Researchers at the Children's Hospital of Philadelphia found that the risk of injury to children is "significantly lower" when they are driven by grandma and grandpa, versus mom and dad. And that's despite the older generation's "less optimal" use of child restraints, such as car seats.

The study's authors assessed crash data on 11,859 children from 2003 to 2007, using insurance claims to the State Farm Mutual Automobile Insurance Company as the source of subjects. The crashes were analyzed from 15 U.S. states and Washington, D.C. And while grandparents made up 9.5 per cent of the car crashes studied, only 6.6 per cent of the injuries occurred with them in the driver's seat, the study reports: "The adjusted risk of child injury for grandparent drivers was 50 per cent lower than that for parent drivers."
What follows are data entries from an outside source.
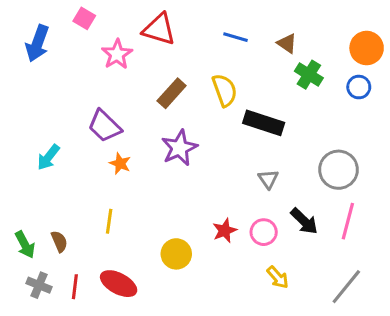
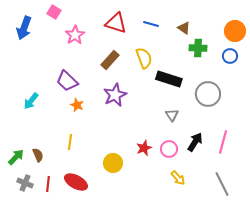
red triangle: (159, 29) -> (116, 23), moved
green cross: (309, 75) -> (198, 48), turned -30
gray circle: (338, 170) -> (208, 94), moved
black arrow: (304, 221) -> (195, 142), turned -102
green arrow: (25, 245) -> (16, 157), turned -108
gray line: (346, 287) -> (222, 184), turned -65

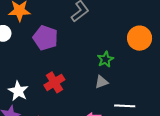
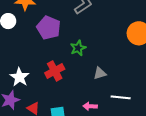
green star: (105, 59) -> (78, 48), moved

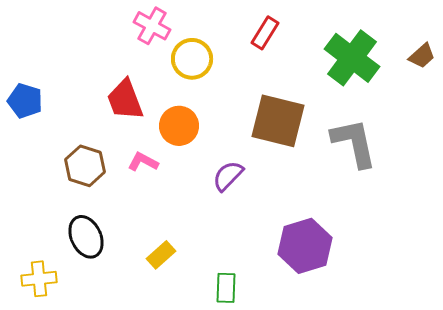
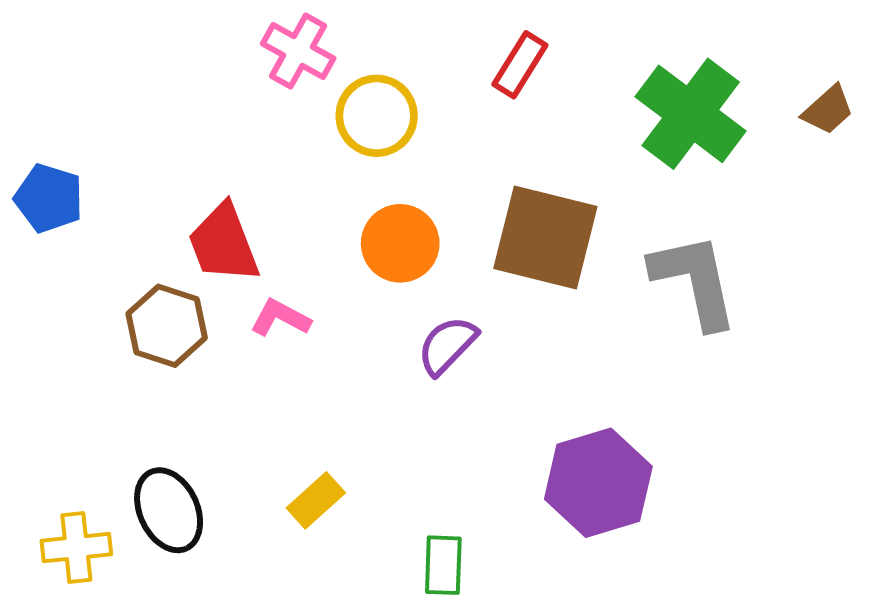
red trapezoid: (125, 100) -> (224, 243), moved
orange circle: (179, 126) -> (400, 243), moved
black ellipse: (86, 237) -> (169, 510), moved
The results were unexpected, researchers say, as older drivers - especially those 65 and up - have long been associated with increased risk of car accidents.

"We were surprised to find that there is a protective effect on child-injury risk in a crash when grandparents are driving," says Fred Henretig, lead author of the study, in a press release. "There is something about grandparents' driving style with their 'precious cargo' in tow that is protective."

Flaura Winston, director of the National Science Foundation's Center for Child Injury Prevention Studies and co-author of the study, says she suspects that they "tend to drive more slowly, more cautiously [and]in the right lane."